◆ **What to work on**:
Locate the line that contains "položek celkem" in the entries below. Retype it and all following lines through the final one, character for character.

******************************

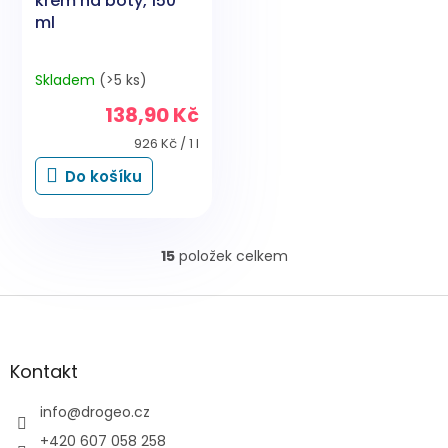
krém na boty, 150
ml
Skladem
(>5 ks)
138,90 Kč
Měrná
926 Kč / 1 l
cena:
Do košíku
15
položek celkem
O
v
l
Z
á
á
d
p
a
a
Kontakt
c
t
í
í
info
@
drogeo.cz
p
r
+420 607 058 258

******************************

◆ **Output of the task**:
položek celkem
O
v
l
Z
á
á
d
p
a
a
Kontakt
c
t
í
í
info
@
drogeo.cz
p
r
+420 607 058 258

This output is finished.